當時嶽母去取櫃子最上層的對象,因爲太高在地面上放了個凳子,我討好的幫忙扶住凳子,不巧就見到裙下風光。嶽母那天穿了條非常窄小的三角褲,既小又緊,緊得隆起的陰戶從二指寬的內褲邊凸現出來,甚至看得到兩邊捲曲的陰毛,令我心中蕩漾了好一陣。從她的陰戶隆起程度推測,嶽母性慾旺盛,不知比她大12歲的嶽父能否有足夠體力滿足她。從那一刻起,嶽母的一舉手一投足總是令我聯想到她飽滿的陰戶,以至于當天告別她後在車裏和雲雲做愛時興奮異常,雲雲說我超水平發揮。她當然不知道剛才我一邊幹她一邊卻將胯下的人幻想成豐滿狐媚的嶽母……

我的手指隔著嶽母的內褲輕輕揉搓那條細縫,才一會就感到一片潮濕,而嶽母實在會演戲,不敢太過抗拒但面上一直挂著微笑。我得寸進尺把手指繞過褲邊伸進縫隙內,觸到一片濕滑溫暖的嫩肉。就在這時專管給賓客添酒的村民過來了,手中提著一大壺散裝白酒,我只好戀戀不捨的把手指抽出來,並當著嶽母的面放進嘴裏很誇張的咂了咂。嶽母臉上終于呈現一抹潮紅,但很快又消退。

「老表遠道而來,多喝點啊……」村民給我的土碗斟滿酒,笑吟吟的說道。

我點頭稱謝,就當著他的面把嶽母悄悄放到桌子下整理內褲的手掌拉到我的胯間。

嶽母只要抗拒馬上就會被人發現異樣,所以她完全沒有反抗,乖乖的摸著逐漸膨脹的陰莖。斟酒的人走遠後,我把拉鏈拉開將肉棒掏出來,嶽母顯然嚇了一跳,但我隨即將西裝下擺蓋住她的手掌和我的陰莖。

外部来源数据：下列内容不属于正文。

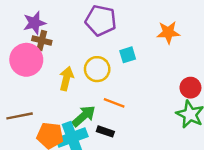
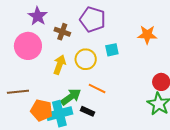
purple star: (34, 23) -> (38, 16), turned -30
brown cross: (42, 40) -> (62, 32), moved

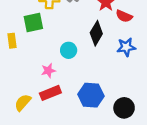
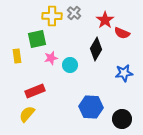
blue star: (126, 47) -> (124, 73), moved
pink star: (48, 71) -> (51, 58), moved
red rectangle: (50, 93) -> (35, 91), moved

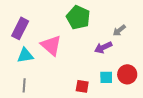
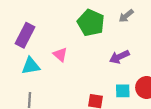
gray arrow: (119, 30) -> (126, 16), moved
pink triangle: (51, 45) -> (60, 55), size x0.6

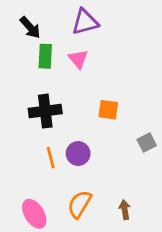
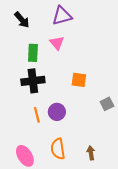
green rectangle: (45, 56) -> (33, 53), moved
orange semicircle: (79, 204) -> (58, 149), turned -40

肉肉的手掌撫摸著勃起的陰莖,嶽母對這根陰莖應該不陌生,昨晚她的陰道被這根陰莖頻頻造訪,經劇烈摩擦後噴出大量精液。如果我沒記錯的話,連上今天清晨共射了四次,每次都射在她身體內。當然前兩次她的手被絲襪綁在旅社木床的扶手上,嘴裏塞著內褲。而後兩次她的手臂一直纏繞著我的脖子,把我的舌頭吸進嘴裏貪婪吮吸,直到現在都覺得舌尖有些發麻。一雙雪白的美腿更是死死裹住我的後腰,特別是射精的瞬間,感覺腰部都要被她的雙腿鎖斷了,從前半部分的被動姦淫到後面的主動迎合形成強烈對比……

大伯母前陣子剛做了奶奶,正樂不可支的誇耀自己的孫女如何可愛如何白胖,嶽母一邊奉承一邊套弄我的肉棒,在大伯母問到她什幺時候做外婆時,嶽母撸包皮的速度和力度明顯加快。她一定回想起昨晚我在她陰道內射精時,精液噴打在陰道壁的力度以及精液的存儲量實在值得我驕傲一番。我在和雲雲做愛的時候就不可能那幺誇張,儘管她們是母女,床上技巧卻天壤之別。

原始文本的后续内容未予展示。